> [Work order] Pick out each line below containing "checkbox".

%%

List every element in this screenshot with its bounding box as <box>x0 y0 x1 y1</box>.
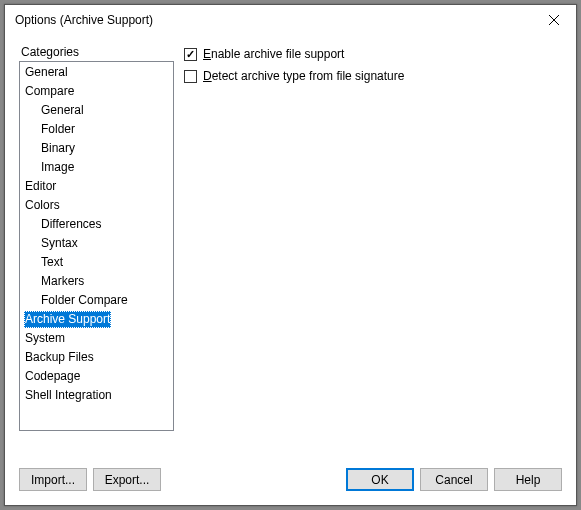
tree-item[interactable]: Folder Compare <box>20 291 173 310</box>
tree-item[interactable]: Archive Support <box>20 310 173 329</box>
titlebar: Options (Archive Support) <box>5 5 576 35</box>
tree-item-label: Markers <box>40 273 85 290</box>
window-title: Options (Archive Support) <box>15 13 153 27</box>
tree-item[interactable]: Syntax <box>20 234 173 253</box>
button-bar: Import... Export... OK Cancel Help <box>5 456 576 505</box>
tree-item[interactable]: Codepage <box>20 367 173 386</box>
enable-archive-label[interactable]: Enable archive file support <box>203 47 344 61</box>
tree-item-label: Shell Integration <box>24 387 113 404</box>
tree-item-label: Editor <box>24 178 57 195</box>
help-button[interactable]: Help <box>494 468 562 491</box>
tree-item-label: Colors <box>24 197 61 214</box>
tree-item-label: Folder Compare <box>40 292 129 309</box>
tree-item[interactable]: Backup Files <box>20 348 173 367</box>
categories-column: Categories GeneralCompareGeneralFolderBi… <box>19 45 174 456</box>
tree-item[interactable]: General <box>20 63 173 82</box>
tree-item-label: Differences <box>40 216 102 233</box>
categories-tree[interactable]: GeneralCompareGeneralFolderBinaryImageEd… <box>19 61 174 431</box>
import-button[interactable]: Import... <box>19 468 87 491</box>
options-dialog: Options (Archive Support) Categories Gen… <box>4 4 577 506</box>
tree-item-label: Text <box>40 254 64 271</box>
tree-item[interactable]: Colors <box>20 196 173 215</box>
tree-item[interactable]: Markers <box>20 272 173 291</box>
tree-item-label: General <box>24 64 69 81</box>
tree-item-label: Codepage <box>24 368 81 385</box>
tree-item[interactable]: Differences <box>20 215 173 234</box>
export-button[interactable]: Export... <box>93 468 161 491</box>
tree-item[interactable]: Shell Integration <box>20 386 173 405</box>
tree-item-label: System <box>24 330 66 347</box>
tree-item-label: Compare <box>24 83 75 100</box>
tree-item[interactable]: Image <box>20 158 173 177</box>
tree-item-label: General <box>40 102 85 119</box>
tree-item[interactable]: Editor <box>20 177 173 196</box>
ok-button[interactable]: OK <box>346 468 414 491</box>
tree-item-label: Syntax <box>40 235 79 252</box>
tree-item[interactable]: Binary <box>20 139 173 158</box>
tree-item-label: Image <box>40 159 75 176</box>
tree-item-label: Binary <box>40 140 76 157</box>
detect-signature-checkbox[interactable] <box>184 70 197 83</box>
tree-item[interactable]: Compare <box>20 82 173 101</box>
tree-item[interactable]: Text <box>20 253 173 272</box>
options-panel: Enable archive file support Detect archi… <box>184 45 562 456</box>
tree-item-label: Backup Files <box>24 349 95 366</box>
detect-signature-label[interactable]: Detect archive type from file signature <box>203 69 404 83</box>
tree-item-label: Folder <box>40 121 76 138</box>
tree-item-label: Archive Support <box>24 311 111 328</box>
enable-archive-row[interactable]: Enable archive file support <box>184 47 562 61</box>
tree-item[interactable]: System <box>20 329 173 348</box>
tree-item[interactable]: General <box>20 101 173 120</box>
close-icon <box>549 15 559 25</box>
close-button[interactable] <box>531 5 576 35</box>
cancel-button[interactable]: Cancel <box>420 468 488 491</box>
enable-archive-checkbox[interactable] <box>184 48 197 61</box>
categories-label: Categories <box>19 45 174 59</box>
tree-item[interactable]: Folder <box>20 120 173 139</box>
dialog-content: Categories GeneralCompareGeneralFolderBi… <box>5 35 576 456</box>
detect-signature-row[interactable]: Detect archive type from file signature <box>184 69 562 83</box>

%%

> [Task answer]
detect-signature-checkbox[interactable] <box>184 70 197 83</box>
enable-archive-checkbox[interactable] <box>184 48 197 61</box>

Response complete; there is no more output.